# ONNX Runtime Tutorial!

This notebook is designed to demonstrate the features of the ONNXRT passes integrated into MASE as part of the MASERT framework. The following demonstrations were run on a NVIDIA RTX A2000 GPU with a Intel(R) Xeon(R) CPU E5-2690 v4 @ 2.60GHz CPU.

## Section 1. ONNX Runtime Optimizations
Firstly, we will show you how we can utilise the ONNX RT optimizations. We expect to see a speed up without a loss in model accuracy. We will use a simple model, `jsc-toy`, and compare the optimized model to the original model using the `Machop API`.

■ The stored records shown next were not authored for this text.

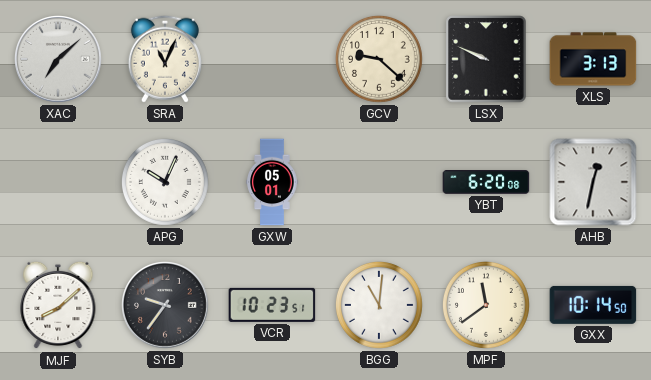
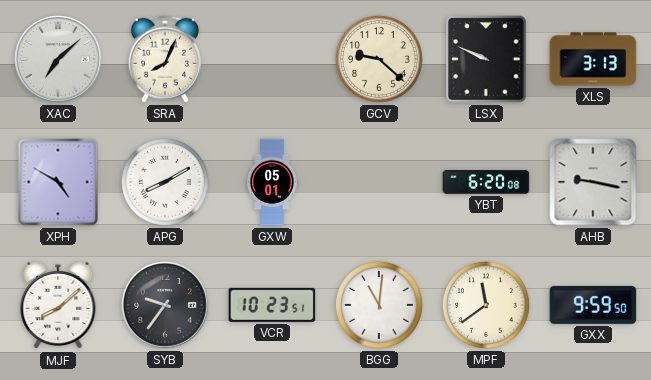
SRA: 11:04 -> 8:04
XPH: none -> 4:50
APG: 10:04 -> 8:10
AHB: 12:32 -> 9:17
GXX: 10:14 -> 9:59
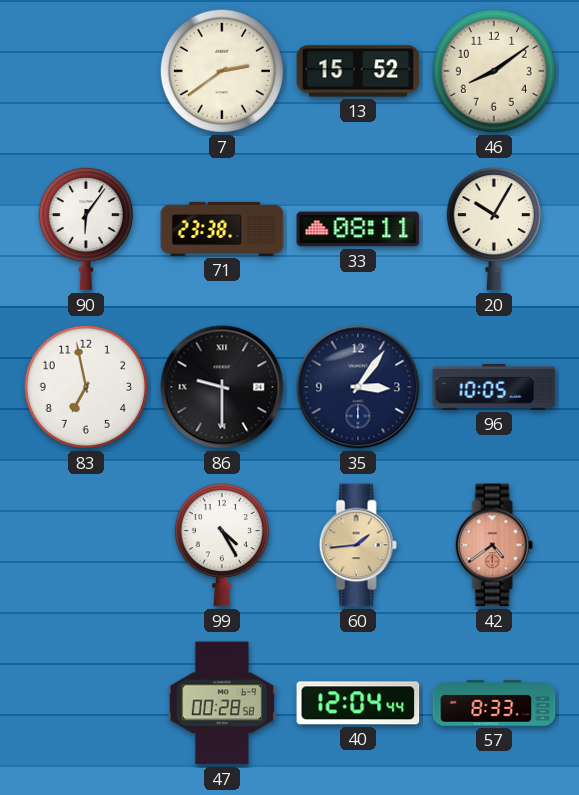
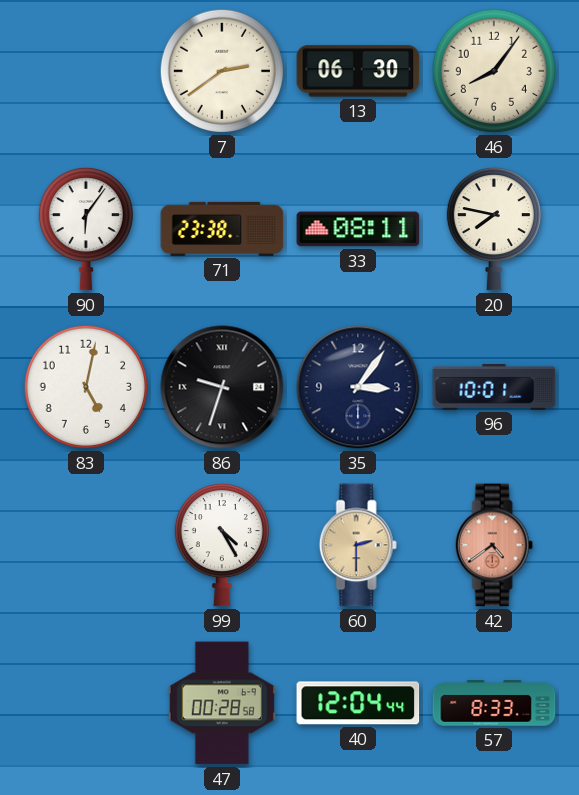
13: 15:52 -> 06:30
46: 8:09 -> 8:06
20: 10:05 -> 7:47
83: 6:58 -> 5:02
86: 9:30 -> 9:33
96: 10:05 -> 10:01
60: 1:44 -> 2:30
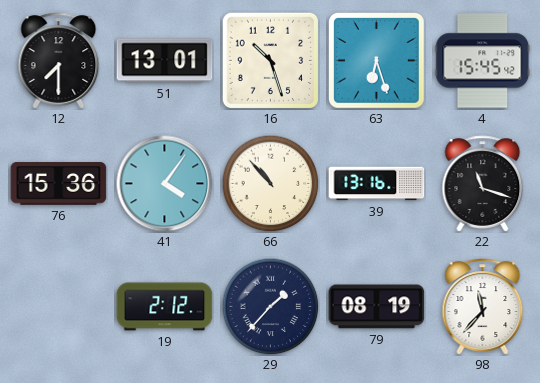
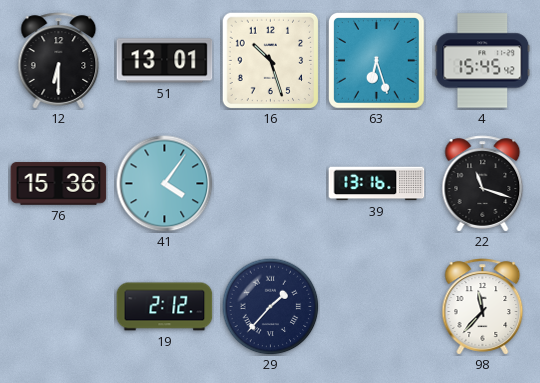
12: 7:30 -> 6:30
66: 10:53 -> none
79: 08:19 -> none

First, we load the machop requirements by running the cell below.

In [2]:
import sys
import os
from pathlib import Path
import toml

# Figure out the correct path
machop_path = Path(".").resolve().parent.parent.parent /"machop"
assert machop_path.exists(), "Failed to find machop at: {}".format(machop_path)
sys.path.append(str(machop_path))

# Add directory to the PATH so that chop can be called
new_path = "../../../machop"
full_path = os.path.abspath(new_path)
os.environ['PATH'] += os.pathsep + full_path

from chop.tools.utils import to_numpy_if_tensor
from chop.tools.logger import set_logging_verbosity
from chop.tools import get_cf_args, get_dummy_input
from chop.passes.graph.utils import deepcopy_mase_graph
from chop.tools.get_input import InputGenerator
from chop.tools.checkpoint_load import load_model
from chop.ir import MaseGraph
from chop.models import get_model_info, get_model, get_tokenizer
from chop.dataset import MaseDataModule, get_dataset_info
from chop.passes.graph.transforms import metadata_value_type_cast_transform_pass
from chop.passes.graph import (
    summarize_quantization_analysis_pass,
    add_common_metadata_analysis_pass,
    init_metadata_analysis_pass,
    add_software_metadata_analysis_pass,
    runtime_analysis_pass,
    onnx_runtime_interface_pass,
    )

set_logging_verbosity("info")

[2024-03-28 23:08:16,245] [INFO] [real_accelerator.py:191:get_accelerator] Setting ds_accelerator to cuda (auto detect)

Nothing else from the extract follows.